An employee of a small town "liberry" chronicles his continuing quest to remain sane while still dealing with patrons who could star in a short-lived David Lynch television series.


Tuesday, June 29, 2004

The (Potential) Final Conflict, Part I

And So It Begins... Summer Reading.

Day One has now passed and I feel like I've been run over by a truck. Oddly, I don't care.

Normally, I don't have much to do with our library's Summer Reading program itself. However, I've often been recruited to man the desk during Summer Reading while the rest of our staff—Mrs.'s C, B, J, occasionally A and Miss E—ride herd over the 100 plus kids who turn up. As busy as they are outside, working the circ-desk is no picnic either, as Summer Reading takes place on a Monday and Mondays at our library are already horrible to begin with. So I get the usual horrific Monday Madness as well as line after line of Summer Reading kids marching through to check out books as well. This year, however, I got not only the usual Monday Madness AND Summer Reading kids, but these were both compounded by the fact that we've got the new circulation computer system to deal with at the same time.

We tried to head off problems by making all the Summer Readers' library cards in advance.
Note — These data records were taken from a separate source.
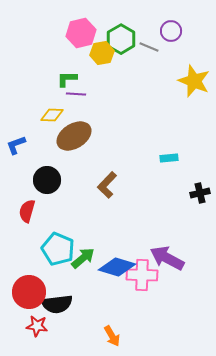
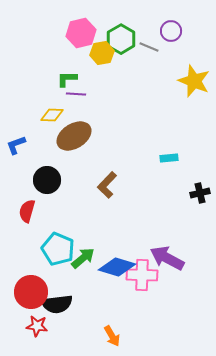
red circle: moved 2 px right
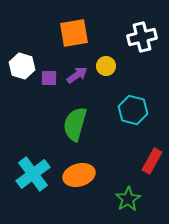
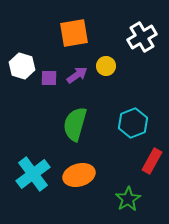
white cross: rotated 16 degrees counterclockwise
cyan hexagon: moved 13 px down; rotated 24 degrees clockwise
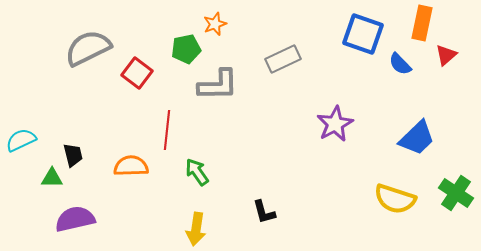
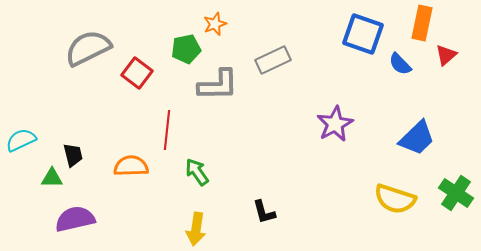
gray rectangle: moved 10 px left, 1 px down
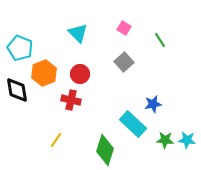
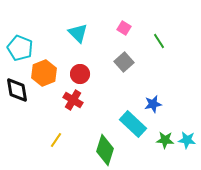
green line: moved 1 px left, 1 px down
red cross: moved 2 px right; rotated 18 degrees clockwise
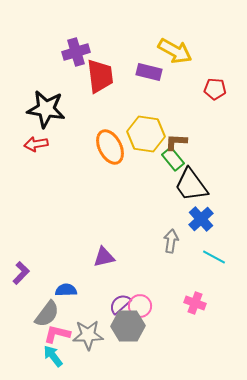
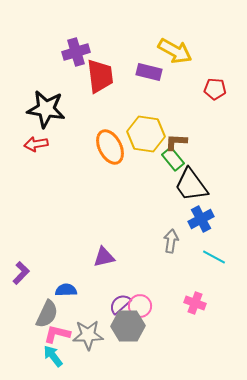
blue cross: rotated 15 degrees clockwise
gray semicircle: rotated 12 degrees counterclockwise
This was very helpful. It was also very helpful that the computer finally regurgitated the new patron records it ate last Friday and seems to have cut back on its cravings for patron record flesh. What completely didn't help was our usual Monday crowd, though. None of these people had new cards and most of them were in a fussy huge hurry to check out and didn't want to wait around for us to make them one. This would have been fine with us, but they decided to wait anyway just so they could grumble about it.

Fortunately, I wasn't there solo. Mrs. A was also on the desk and Mrs. J was our runner, responsible for shelving the billion books that were either checked in or merely knocked off the shelves by yungguns. This way, one of us could always stay on the circ-computer leaving the others free to help patrons, answer the constantly ringing phone, make more cards on a different computer, keep up with the internet crowd, tell the kiddies where the potty was or just answer dumb questions in general.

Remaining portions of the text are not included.